If you don't understand why tomatoes, you should read this.

The CC is also assuming that you have made the tomato sauce ahead of time. It's always there in the CC's kitchen in summer but if not you will need to make that as well.

So get cranking!


Stracci con ragú di pesce

(serves 2)

Note: This is the rare recipe that pairs fresh pasta with seafood and tomatoes. It's the exception that proves the rule. The idea is that both the tomatoes act as an accent. They are definitely not the main show here. The fresh seafood is.

Ingredients

Fresh Pasta

1 cup 00 flour (substitute by sieved all-purpose)
1 egg
salt

Ragú di pesce

6 scallops
2 squid
12 clams

8 cloves garlic
1 dried red chili
16 cherry tomatoes (half yellow, half red — cut in half)

1/3 cup white wine
1/2 cup tomato sauce

2 sprigs basil

pinch of saffron

olive oil
sea salt
black pepper

few basil leaves (cut into thin ribbons with scissors)
basil (ripped by hand into rough shreds)

Recipe

First, make the fresh pasta. (If you don't know how, you're probably going to need something a little more precise than the instructions below. Ironically, it's one of those things that's trivial to demonstrate and hard to write about.)

Dump the flour in a bowl. Make a well. Crack an egg into it. Add some salt. With a fork whip the egg, incorporating the flour as it goes by. Do NOT add water. Use your hands when it looks mixed in. Knead the dough to a silky mass adding only the tiniest amount of flour to make your hands not stick.

Set aside for at least 20 minutes.

Using a pasta maker, crank the dough repeatedly through all settings down to 5.

(Pasta machines have a scale from 1-8. One is coarsest and eight is finest. The reason to not crank it down to 5 straight away is that each pass through "kneads" the dough correctly to make it smooth and uniform. So you need to go through 1-2-3-4-5. Experienced chefs even repeat the 1 and 2 folding the dough into "threes" if they want a particularly refined pasta.)

Do not make it too thin.

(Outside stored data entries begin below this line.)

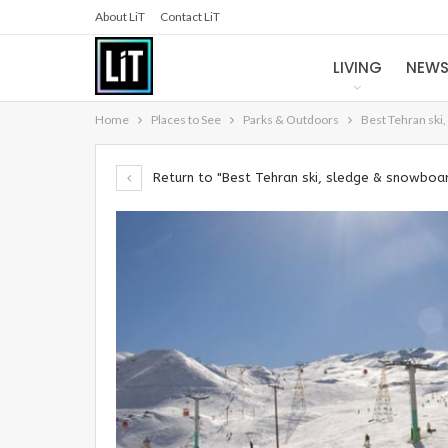
About LiT
Contact LiT
LIVING
NEW
Home
Places to See
Parks & Outdoors
Best Tehran ski
Return to "Best Tehran ski, sledge & snowboar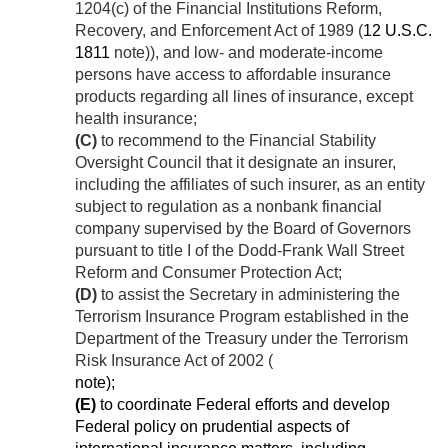
1204(c) of the Financial Institutions Reform,
Recovery, and Enforcement Act of 1989 (
12 U.S.C.
1811
note)), and low- and moderate-income
persons have access to affordable insurance
products regarding all lines of insurance, except
health insurance;
(C)
to recommend to the Financial Stability
Oversight Council that it designate an insurer,
including the affiliates of such insurer, as an entity
subject to regulation as a nonbank financial
company supervised by the Board of Governors
pursuant to title I of the Dodd-Frank Wall Street
Reform and Consumer Protection Act;
(D)
to assist the Secretary in administering the
Terrorism Insurance Program established in the
Department of the Treasury under the Terrorism
Risk Insurance Act of 2002 (
note);
(E)
to coordinate Federal efforts and develop
Federal policy on prudential aspects of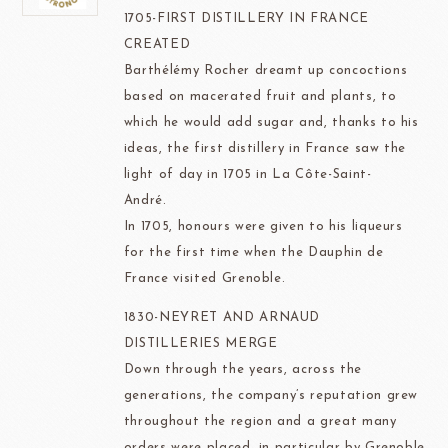
1705-FIRST DISTILLERY IN FRANCE
CREATED
Barthélémy Rocher dreamt up concoctions
based on macerated fruit and plants, to
which he would add sugar and, thanks to his
ideas, the first distillery in France saw the
light of day in 1705 in La Côte-Saint-
André.
In 1705, honours were given to his liqueurs
for the first time when the Dauphin de
France visited Grenoble.
1830-NEYRET AND ARNAUD
DISTILLERIES MERGE
Down through the years, across the
generations, the company’s reputation grew
throughout the region and a great many
orders were placed, in particular by Grenoble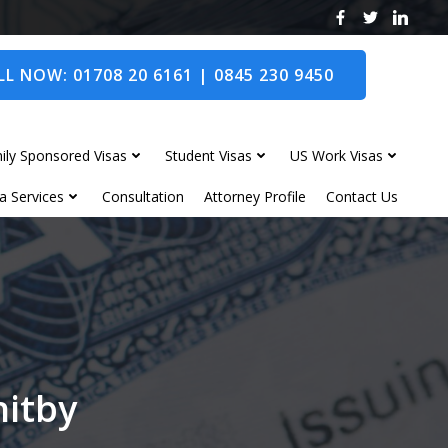
L NOW: 01708 20 6161 | 0845 230 9450
ily Sponsored Visas
Student Visas
US Work Visas
a Services
Consultation
Attorney Profile
Contact Us
hitby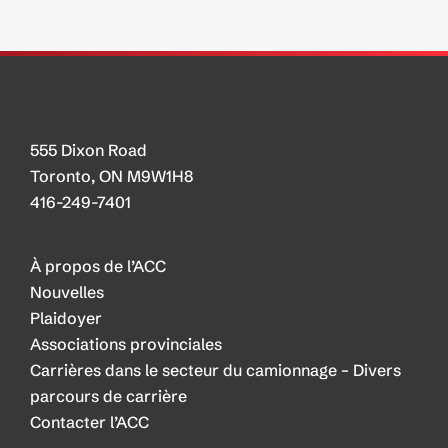
555 Dixon Road
Toronto, ON M9W1H8
416-249-7401
À propos de l’ACC
Nouvelles
Plaidoyer
Associations provinciales
Carrières dans le secteur du camionnage – Divers
parcours de carrière
Contacter l’ACC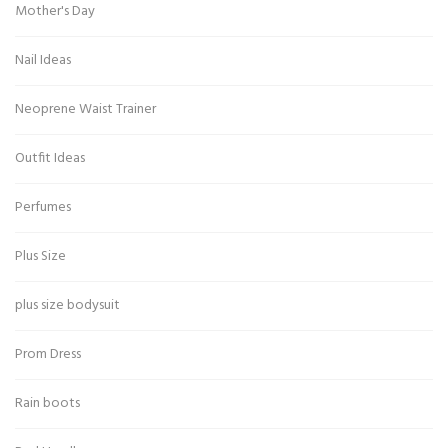
Mother's Day
Nail Ideas
Neoprene Waist Trainer
Outfit Ideas
Perfumes
Plus Size
plus size bodysuit
Prom Dress
Rain boots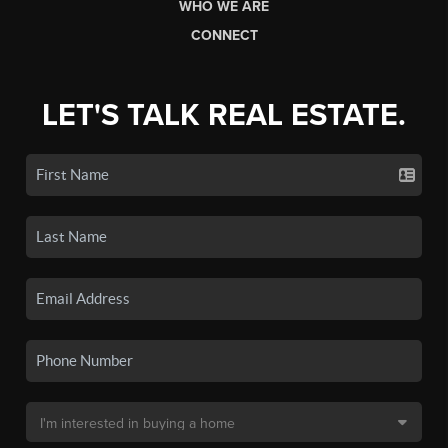
WHO WE ARE
CONNECT
LET'S TALK REAL ESTATE.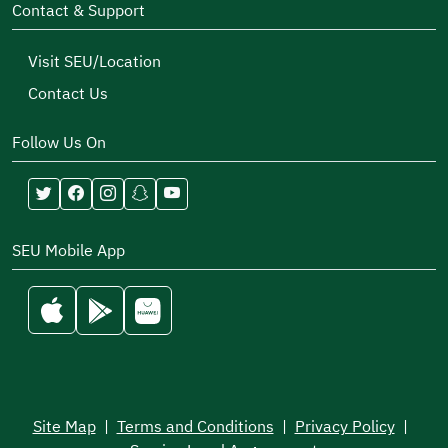
Contact & Support
Visit SEU/Location
Contact Us
Follow Us On
SEU Mobile App
Site Map
|
Terms and Conditions
|
Privacy Policy
|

Cut into long thick ribbons and lay out on a tray to dry for at least an hour or even more in summer if it is humid. Two to three hours is preferable. The dough must dry out substantially otherwise it will fall apart.

(Yes, the CC knows that this is not stracci which refers to "rags" — irregularly cut pasta. You can cut the thick ribbons into irregular pieces. To make a true stracci, you'd have to hand-roll the pasta. If your spirit is willing and your flesh not weak, go for it!)

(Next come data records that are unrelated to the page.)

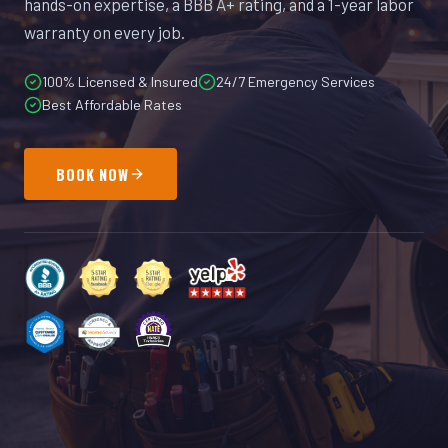
hands-on expertise, a BBB A+ rating, and a 1-year labor
warranty on every job.
100% Licensed & Insured
24/7 Emergency Services
Best Affordable Rates
BOOK NOW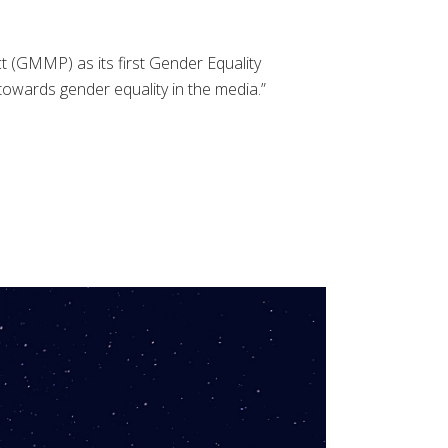
 (GMMP) as its first Gender Equality
wards gender equality in the media.”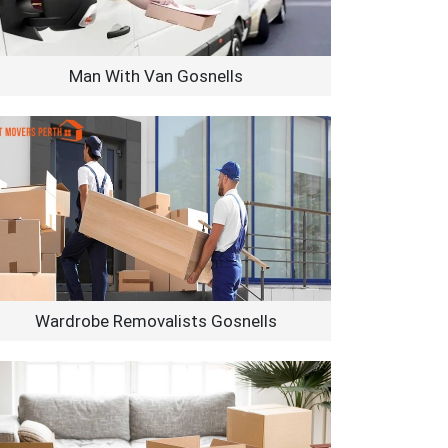
Man With Van Gosnells
Wardrobe Removalists Gosnells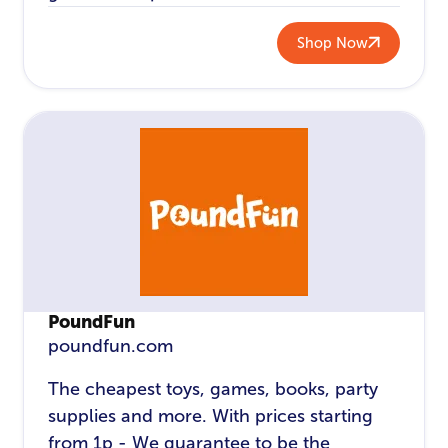
Shop Now
PoundFun
poundfun.com
The cheapest toys, games, books, party
supplies and more. With prices starting
from 1p - We guarantee to be the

Then make the fresh seafood ragú.

Put the clams in a pot with half a cup of water. Heat them at high heat till they open. Fish out each one as it opens. Shuck them making sure to retain the liquid. Pass the liquid from the clams as well as the liquid from the pot through a paper towel (to eliminate the sand) and retain the liquid.

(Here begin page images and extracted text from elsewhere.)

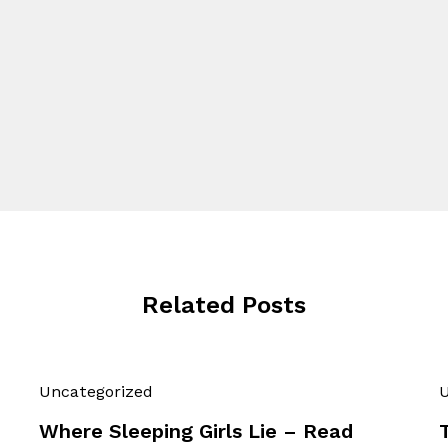
Related Posts
Uncategorized
U
Where Sleeping Girls Lie – Read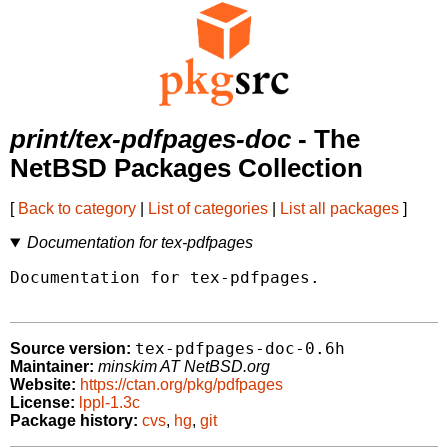
print/tex-pdfpages-doc
- The
NetBSD Packages Collection
[
Back to category
|
List of categories
|
List all packages
]
Documentation for tex-pdfpages
Documentation for tex-pdfpages.

tex-pdfpages-doc-0.6h
Source version:
Maintainer:
minskim AT NetBSD.org
Website:
https://ctan.org/pkg/pdfpages
License:
lppl-1.3c
Package history:
cvs
,
hg
,
git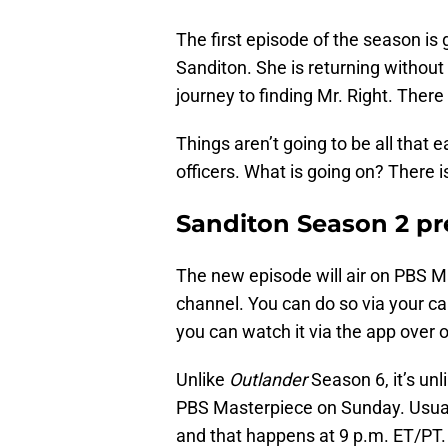
The first episode of the season is g
Sanditon. She is returning without
journey to finding Mr. Right. There
Things aren’t going to be all that
officers. What is going on? There is
Sanditon Season 2 pr
The new episode will air on PBS M
channel. You can do so via your ca
you can watch it via the app over 
Unlike
Outlander
Season 6, it’s unl
PBS Masterpiece on Sunday. Usually,
and that happens at 9 p.m. ET/PT. T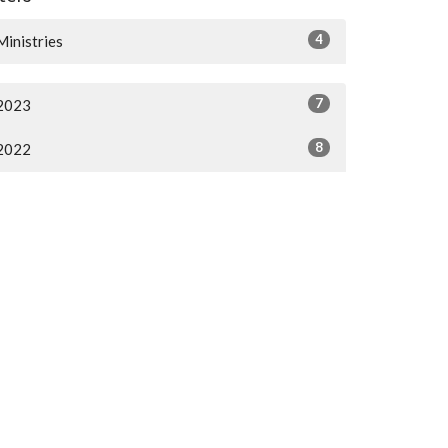
4
Ministries
7
2023
8
2022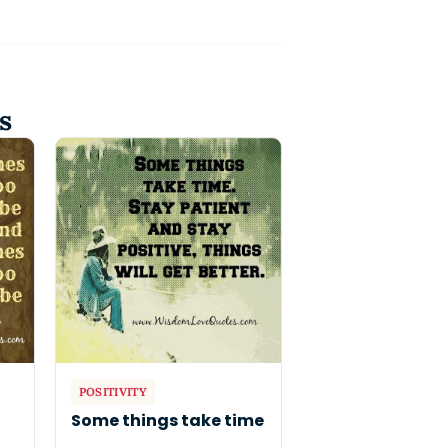
s
POSITIVITY
o
Some things take time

(The reason to shuck the clams is so that the shell doesn't tear the delicate pasta. With dried pasta, the clams are tossed with the shell to good effect but here we're working with fresh pasta and the clam shells would tear the pasta into shreds which we don't want.)

Heat up some olive oil in a pan. Add the garlic and red chili and let it fry for about 6 minutes at low heat. Make sure the garlic doesn't burn. Add the white wine and the clam juice from above and let it reduce a bit.

Toss in the cherry tomatoes and let cook for 5 minutes. Add the tomato sauce and basil strips and let cook till it is reduced somewhat.

Now make the pasta. When the water is boiling, add the pasta and let it cook. 3 minutes no more.

While the pasta is cooking, add the raw seafood, cooked clams and the saffron to the hot ragú. Do not overcook. You can even turn off the heat if the sauce is hot enough.

Drain the pasta and toss everything together. Add the torn basil and black pepper. Serve at once.